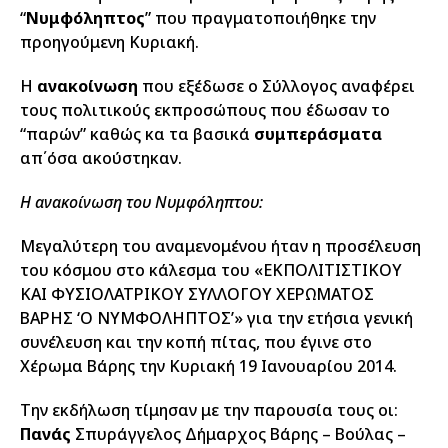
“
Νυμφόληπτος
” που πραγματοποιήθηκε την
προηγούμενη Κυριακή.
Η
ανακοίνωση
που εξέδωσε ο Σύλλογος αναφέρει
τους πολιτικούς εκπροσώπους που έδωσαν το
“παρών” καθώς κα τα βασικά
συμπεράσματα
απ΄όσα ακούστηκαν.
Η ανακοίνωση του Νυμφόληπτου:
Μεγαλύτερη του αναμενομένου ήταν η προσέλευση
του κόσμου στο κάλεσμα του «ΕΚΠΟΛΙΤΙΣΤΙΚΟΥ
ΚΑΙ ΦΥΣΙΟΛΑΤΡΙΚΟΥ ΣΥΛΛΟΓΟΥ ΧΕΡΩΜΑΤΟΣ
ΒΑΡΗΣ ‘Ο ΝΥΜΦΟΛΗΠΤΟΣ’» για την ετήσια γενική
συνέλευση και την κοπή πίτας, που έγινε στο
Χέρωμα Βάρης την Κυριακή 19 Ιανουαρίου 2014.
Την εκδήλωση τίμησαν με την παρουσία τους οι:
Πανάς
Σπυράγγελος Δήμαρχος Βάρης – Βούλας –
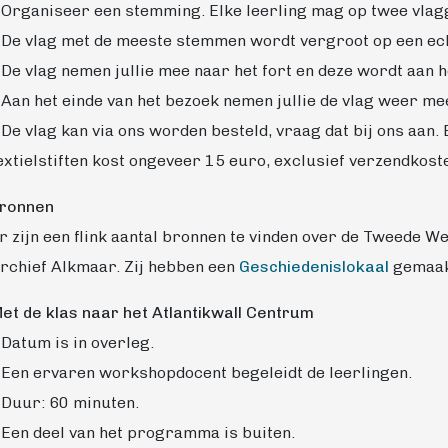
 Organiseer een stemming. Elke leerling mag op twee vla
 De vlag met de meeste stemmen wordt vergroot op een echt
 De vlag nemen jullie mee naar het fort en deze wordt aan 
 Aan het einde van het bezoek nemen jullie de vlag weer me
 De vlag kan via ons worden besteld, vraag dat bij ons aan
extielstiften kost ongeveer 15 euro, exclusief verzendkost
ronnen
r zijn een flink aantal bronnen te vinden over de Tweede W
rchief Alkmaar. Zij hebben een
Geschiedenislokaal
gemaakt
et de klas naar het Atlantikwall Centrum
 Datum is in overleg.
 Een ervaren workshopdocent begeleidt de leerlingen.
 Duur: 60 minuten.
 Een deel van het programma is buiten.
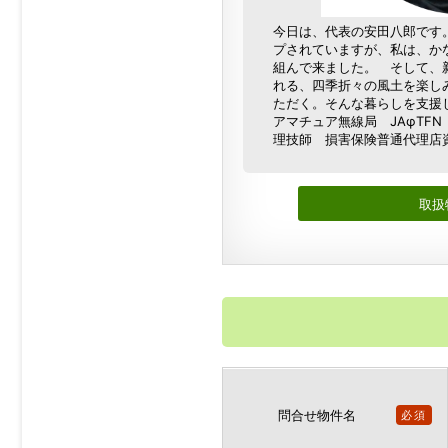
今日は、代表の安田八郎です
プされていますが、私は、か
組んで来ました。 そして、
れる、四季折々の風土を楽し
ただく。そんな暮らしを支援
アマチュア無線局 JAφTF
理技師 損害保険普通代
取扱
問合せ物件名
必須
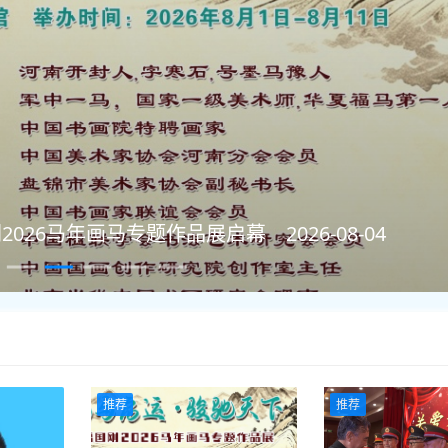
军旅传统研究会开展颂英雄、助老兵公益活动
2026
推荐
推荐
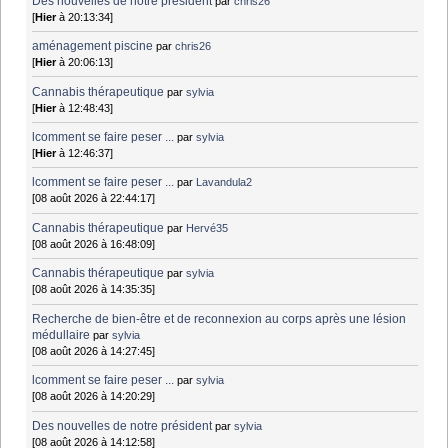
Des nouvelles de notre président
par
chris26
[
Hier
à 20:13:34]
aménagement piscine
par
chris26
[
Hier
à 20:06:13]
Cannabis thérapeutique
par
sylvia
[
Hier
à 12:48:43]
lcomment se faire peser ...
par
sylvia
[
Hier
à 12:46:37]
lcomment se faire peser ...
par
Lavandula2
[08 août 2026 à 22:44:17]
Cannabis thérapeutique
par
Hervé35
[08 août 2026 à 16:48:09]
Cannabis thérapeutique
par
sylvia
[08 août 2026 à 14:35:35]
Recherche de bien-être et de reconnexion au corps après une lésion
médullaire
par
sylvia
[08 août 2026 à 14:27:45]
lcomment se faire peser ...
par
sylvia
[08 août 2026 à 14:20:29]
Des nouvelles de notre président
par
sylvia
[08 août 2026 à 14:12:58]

....

▶ _About this exercise_
The expected output is the whole listing, word for word, minus its pictures.

▶ _Exercise solution_
“
Νυμφόληπτος
” που πραγματοποιήθηκε την
προηγούμενη Κυριακή.
Η
ανακοίνωση
που εξέδωσε ο Σύλλογος αναφέρει
τους πολιτικούς εκπροσώπους που έδωσαν το
“παρών” καθώς κα τα βασικά
συμπεράσματα
απ΄όσα ακούστηκαν.
Η ανακοίνωση του Νυμφόληπτου:
Μεγαλύτερη του αναμενομένου ήταν η προσέλευση
του κόσμου στο κάλεσμα του «ΕΚΠΟΛΙΤΙΣΤΙΚΟΥ
ΚΑΙ ΦΥΣΙΟΛΑΤΡΙΚΟΥ ΣΥΛΛΟΓΟΥ ΧΕΡΩΜΑΤΟΣ
ΒΑΡΗΣ ‘Ο ΝΥΜΦΟΛΗΠΤΟΣ’» για την ετήσια γενική
συνέλευση και την κοπή πίτας, που έγινε στο
Χέρωμα Βάρης την Κυριακή 19 Ιανουαρίου 2014.
Την εκδήλωση τίμησαν με την παρουσία τους οι:
Πανάς
Σπυράγγελος Δήμαρχος Βάρης – Βούλας –
 Organiseer een stemming. Elke leerling mag op twee vla
 De vlag met de meeste stemmen wordt vergroot op een echt
 De vlag nemen jullie mee naar het fort en deze wordt aan 
 Aan het einde van het bezoek nemen jullie de vlag weer me
 De vlag kan via ons worden besteld, vraag dat bij ons aan
extielstiften kost ongeveer 15 euro, exclusief verzendkost
ronnen
r zijn een flink aantal bronnen te vinden over de Tweede W
rchief Alkmaar. Zij hebben een
Geschiedenislokaal
gemaakt
et de klas naar het Atlantikwall Centrum
 Datum is in overleg.
 Een ervaren workshopdocent begeleidt de leerlingen.
 Duur: 60 minuten.
 Een deel van het programma is buiten.
今日は、代表の安田八郎です
プされていますが、私は、か
組んで来ました。 そして、
れる、四季折々の風土を楽し
ただく。そんな暮らしを支援
アマチュア無線局 JAφTF
理技師 損害保険普通代
取扱
問合せ物件名
必須
军旅传统研究会开展颂英雄、助老兵公益活动
2026
推荐
推荐
Des nouvelles de notre président
par
chris26
[
Hier
à 20:13:34]
aménagement piscine
par
chris26
[
Hier
à 20:06:13]
Cannabis thérapeutique
par
sylvia
[
Hier
à 12:48:43]
lcomment se faire peser ...
par
sylvia
[
Hier
à 12:46:37]
lcomment se faire peser ...
par
Lavandula2
[08 août 2026 à 22:44:17]
Cannabis thérapeutique
par
Hervé35
[08 août 2026 à 16:48:09]
Cannabis thérapeutique
par
sylvia
[08 août 2026 à 14:35:35]
Recherche de bien-être et de reconnexion au corps après une lésion
médullaire
par
sylvia
[08 août 2026 à 14:27:45]
lcomment se faire peser ...
par
sylvia
[08 août 2026 à 14:20:29]
Des nouvelles de notre président
par
sylvia
[08 août 2026 à 14:12:58]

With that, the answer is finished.